Brex — CrabTrap Open-Source LLM-as-a-Judge Proxy for AI Agent Security
AI relevance: CrabTrap addresses the core security gap in production AI agents — uncontrolled outbound API calls to real systems like Slack, Gmail, and GitHub — by intercepting every request and evaluating it against a security policy before it reaches the internet.
What happened
- Brex (now a Capital One subsidiary) released CrabTrap as an open-source project: an HTTP/HTTPS proxy designed specifically to secure AI agents making outbound API calls.
- CrabTrap sits between the agent and the internet, intercepting every outbound request and evaluating it against a security policy — blocking or forwarding in real time.
- It uses a two-tier evaluation model: deterministic static rules (prefix, exact, or glob URL patterns) are checked first; if no rule matches, an LLM judge evaluates the request against a natural-language security policy.
- Deny rules always take priority over allow rules, and every decision is logged to PostgreSQL for a complete audit trail.
- Built-in SSRF protection blocks requests to private networks (RFC 1918, loopback, link-local, Carrier-Grade NAT) with DNS-rebinding prevention.
- Prompt injection defense: request payloads are JSON-encoded and policy content is JSON-escaped before being sent to the LLM judge.
- Additional features: per-IP rate limiting (token bucket), circuit breaker (trips after 5 consecutive LLM failures), configurable fallback (deny or passthrough when LLM is unavailable), and an agentic policy builder that drafts policies from observed traffic.
- Runs as a Docker container alongside PostgreSQL; setup takes roughly 30 minutes.
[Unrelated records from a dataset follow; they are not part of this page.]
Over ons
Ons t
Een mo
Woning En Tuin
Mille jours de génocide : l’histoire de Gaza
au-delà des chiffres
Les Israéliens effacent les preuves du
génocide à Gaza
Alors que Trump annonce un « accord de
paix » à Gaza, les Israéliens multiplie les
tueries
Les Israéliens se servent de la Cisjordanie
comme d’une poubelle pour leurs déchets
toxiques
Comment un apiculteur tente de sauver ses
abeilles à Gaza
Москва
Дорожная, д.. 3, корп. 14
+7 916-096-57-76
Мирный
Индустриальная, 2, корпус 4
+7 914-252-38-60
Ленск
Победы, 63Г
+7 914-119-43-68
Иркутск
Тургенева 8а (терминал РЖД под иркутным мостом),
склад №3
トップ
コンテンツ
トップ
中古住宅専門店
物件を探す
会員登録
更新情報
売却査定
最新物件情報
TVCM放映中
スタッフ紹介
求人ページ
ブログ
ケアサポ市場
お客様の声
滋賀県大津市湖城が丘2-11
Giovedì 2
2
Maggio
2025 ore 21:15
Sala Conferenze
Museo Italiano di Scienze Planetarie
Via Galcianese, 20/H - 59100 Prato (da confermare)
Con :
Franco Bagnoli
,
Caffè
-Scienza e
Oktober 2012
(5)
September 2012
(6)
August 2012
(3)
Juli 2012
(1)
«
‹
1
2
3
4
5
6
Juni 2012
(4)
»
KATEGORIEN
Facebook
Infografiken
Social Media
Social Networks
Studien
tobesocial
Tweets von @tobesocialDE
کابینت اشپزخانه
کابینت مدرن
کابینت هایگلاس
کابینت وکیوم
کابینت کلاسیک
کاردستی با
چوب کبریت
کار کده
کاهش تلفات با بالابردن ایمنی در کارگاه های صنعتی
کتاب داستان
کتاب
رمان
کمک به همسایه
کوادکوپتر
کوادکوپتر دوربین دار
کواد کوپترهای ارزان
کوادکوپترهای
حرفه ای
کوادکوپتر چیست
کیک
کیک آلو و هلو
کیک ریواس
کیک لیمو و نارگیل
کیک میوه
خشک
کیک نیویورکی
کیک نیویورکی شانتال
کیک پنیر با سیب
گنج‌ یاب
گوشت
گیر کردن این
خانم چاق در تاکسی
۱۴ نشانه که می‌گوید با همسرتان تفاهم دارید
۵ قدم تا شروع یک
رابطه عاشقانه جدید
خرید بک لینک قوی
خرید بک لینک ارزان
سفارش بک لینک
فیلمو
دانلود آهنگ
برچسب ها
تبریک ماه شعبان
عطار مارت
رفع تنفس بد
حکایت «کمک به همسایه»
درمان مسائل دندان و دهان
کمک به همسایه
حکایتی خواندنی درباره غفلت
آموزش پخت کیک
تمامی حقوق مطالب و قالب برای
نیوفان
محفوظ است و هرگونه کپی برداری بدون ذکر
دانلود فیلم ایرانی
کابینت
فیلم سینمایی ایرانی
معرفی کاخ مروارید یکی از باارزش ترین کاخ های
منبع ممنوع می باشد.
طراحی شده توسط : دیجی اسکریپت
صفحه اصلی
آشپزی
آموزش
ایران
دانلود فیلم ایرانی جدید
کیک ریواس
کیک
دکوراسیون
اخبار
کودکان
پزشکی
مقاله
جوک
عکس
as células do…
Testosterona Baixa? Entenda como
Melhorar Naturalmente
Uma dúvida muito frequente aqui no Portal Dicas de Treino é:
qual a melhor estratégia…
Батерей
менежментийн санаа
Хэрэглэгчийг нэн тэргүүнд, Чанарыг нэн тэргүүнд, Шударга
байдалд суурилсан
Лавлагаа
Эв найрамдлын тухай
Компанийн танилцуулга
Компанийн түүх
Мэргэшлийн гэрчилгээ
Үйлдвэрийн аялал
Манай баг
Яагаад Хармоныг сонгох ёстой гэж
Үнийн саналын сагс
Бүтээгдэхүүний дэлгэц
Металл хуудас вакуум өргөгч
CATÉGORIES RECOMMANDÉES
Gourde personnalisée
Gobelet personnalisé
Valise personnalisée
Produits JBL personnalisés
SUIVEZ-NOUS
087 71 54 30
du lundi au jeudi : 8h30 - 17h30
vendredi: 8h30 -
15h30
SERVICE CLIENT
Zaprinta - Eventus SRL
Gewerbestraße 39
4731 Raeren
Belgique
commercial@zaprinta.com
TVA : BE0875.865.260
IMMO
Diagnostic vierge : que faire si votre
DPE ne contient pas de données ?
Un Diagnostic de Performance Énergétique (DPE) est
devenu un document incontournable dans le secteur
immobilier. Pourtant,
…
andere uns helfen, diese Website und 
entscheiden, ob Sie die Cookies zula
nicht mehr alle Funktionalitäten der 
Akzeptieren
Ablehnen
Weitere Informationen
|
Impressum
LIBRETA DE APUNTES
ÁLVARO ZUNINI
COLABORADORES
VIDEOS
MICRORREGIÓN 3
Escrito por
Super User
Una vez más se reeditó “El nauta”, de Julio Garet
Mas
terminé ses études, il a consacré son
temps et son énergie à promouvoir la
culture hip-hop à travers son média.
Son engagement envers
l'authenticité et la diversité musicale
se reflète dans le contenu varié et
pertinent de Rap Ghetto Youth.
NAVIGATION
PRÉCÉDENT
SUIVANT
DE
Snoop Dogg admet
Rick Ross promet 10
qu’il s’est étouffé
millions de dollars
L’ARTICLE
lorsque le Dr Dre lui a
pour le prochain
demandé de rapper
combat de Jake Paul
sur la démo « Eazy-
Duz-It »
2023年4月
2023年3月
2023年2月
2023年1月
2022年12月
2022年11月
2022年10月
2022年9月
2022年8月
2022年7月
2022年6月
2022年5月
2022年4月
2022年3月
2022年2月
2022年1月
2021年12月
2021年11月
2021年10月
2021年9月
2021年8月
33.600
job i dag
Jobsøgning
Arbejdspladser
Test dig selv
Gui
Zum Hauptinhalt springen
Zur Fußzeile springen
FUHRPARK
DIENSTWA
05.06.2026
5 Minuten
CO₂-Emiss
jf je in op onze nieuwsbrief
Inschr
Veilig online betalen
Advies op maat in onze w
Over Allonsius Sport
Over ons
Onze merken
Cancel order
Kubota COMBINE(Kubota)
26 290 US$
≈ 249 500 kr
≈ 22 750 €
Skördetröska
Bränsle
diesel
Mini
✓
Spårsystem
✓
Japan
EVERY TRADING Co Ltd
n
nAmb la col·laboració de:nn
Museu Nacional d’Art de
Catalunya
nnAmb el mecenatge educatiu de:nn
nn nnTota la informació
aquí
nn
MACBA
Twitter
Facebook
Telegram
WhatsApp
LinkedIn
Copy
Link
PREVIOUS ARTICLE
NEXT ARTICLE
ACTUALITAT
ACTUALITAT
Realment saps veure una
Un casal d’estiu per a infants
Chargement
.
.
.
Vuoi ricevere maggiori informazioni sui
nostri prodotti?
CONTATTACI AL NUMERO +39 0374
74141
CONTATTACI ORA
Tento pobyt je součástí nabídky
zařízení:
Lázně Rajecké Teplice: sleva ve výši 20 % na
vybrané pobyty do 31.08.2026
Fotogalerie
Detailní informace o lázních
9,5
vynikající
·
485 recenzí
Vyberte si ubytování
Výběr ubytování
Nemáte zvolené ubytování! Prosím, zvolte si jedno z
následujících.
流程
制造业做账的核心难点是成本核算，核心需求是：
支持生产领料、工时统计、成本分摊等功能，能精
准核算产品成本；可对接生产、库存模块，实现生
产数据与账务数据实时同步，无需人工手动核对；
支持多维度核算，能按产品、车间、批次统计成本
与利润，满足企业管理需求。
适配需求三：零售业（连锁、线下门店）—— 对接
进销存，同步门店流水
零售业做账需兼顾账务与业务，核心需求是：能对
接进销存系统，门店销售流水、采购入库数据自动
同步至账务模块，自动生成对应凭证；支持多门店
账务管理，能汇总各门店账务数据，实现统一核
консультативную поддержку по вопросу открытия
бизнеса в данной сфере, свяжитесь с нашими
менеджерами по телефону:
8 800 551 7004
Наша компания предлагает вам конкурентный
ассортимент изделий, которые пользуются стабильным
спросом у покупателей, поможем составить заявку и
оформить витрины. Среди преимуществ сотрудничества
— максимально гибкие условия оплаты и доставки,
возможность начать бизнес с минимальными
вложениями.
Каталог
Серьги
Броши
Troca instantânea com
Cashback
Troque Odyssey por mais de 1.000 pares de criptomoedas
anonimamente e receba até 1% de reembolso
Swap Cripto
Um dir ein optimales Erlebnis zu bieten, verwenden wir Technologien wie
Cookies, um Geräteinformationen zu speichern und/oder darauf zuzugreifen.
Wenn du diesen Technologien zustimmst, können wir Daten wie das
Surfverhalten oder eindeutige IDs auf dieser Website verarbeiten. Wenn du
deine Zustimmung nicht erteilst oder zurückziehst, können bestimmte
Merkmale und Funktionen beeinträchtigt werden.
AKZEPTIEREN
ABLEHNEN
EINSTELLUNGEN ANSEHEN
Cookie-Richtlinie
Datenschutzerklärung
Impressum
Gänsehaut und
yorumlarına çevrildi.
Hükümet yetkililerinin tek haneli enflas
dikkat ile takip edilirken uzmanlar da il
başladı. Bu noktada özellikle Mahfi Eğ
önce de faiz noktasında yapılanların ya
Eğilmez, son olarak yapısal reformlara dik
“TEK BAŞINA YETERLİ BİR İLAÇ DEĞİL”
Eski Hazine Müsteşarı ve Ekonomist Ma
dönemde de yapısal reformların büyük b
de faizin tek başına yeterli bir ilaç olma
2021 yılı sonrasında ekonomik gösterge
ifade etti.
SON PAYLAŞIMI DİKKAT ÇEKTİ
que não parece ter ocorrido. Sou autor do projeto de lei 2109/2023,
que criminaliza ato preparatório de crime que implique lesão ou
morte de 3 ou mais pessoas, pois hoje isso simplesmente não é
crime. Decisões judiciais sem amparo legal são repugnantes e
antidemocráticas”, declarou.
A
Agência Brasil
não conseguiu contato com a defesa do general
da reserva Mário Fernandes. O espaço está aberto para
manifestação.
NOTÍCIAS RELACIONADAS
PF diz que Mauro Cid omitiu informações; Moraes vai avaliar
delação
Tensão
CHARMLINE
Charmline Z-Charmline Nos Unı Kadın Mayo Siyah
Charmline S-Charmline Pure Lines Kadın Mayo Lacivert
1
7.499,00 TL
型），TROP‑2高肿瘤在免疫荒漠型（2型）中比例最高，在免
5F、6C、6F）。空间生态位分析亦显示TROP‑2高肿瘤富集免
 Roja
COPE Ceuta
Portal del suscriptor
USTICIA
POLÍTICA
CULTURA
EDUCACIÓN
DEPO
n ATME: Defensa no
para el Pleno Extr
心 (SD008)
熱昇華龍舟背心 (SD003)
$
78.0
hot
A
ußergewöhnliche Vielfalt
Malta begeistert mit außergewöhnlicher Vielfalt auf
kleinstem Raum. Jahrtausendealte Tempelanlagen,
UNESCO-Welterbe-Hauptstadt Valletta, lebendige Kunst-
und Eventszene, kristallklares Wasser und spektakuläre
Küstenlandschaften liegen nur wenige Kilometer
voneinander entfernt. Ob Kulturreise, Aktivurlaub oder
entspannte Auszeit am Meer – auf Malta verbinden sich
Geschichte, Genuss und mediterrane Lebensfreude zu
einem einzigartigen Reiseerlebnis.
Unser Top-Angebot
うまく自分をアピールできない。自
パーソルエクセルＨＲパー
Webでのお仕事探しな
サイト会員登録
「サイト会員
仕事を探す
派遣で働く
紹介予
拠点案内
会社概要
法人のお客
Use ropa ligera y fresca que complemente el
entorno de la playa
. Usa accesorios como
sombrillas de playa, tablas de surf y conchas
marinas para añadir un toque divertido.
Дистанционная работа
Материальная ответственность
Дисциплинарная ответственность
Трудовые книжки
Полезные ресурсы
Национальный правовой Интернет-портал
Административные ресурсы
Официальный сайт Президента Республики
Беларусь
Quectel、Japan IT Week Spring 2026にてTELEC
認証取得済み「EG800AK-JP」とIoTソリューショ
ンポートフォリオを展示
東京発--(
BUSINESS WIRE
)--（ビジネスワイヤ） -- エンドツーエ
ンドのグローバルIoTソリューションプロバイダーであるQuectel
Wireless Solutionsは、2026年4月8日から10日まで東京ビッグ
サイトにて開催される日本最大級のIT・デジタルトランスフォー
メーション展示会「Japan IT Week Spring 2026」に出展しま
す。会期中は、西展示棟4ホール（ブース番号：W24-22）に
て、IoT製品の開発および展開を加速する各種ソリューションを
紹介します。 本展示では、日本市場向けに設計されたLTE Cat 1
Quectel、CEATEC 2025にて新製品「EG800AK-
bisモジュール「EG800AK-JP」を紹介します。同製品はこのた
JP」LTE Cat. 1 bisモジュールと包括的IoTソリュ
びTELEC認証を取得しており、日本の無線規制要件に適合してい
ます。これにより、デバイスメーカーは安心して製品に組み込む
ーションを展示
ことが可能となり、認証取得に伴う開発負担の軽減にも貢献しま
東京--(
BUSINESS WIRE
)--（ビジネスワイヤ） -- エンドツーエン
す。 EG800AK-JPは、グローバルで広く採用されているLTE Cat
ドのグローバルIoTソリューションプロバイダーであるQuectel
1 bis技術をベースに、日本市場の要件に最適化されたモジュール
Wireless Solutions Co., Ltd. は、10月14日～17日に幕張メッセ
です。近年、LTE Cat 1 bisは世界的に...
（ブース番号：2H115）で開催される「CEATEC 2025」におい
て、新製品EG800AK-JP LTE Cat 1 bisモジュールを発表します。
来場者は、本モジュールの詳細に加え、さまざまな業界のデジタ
Code is at github.com/brexhq/CrabTrap.
Why it matters
- Production AI agents make real API calls to real systems — and their behavior is non-deterministic. A prompt-injected agent can modify CRM records, send emails, or exfiltrate data through legitimate API endpoints.
- CrabTrap's two-tier model is practical: static rules handle the obvious cases with zero latency, while the LLM judge catches semantically ambiguous violations that regex-based WAFs miss.
- The project is notable because it comes from Brex, a company that runs AI agents in production at enterprise scale — this is a tool born from real operational need, not theoretical research.
- Crucially, it's a forward proxy (outbound-only). It doesn't replace WAFs or inbound firewalls — it fills the gap that most agent security tools ignore: what the agent sends out.
What to do
- If you deploy AI agents that call external APIs, evaluate CrabTrap as an additional control layer between agents and the internet.
- Start with static deny rules for known-bad destinations (private networks, sensitive internal APIs) before configuring LLM policies.
- Use the policy builder to draft initial policies from observed traffic, then refine with eval replay against historical audit logs.
- Be aware: CrabTrap does not provide human-in-the-loop approval, filter API responses, or redact sensitive data. It's one layer, not a complete solution.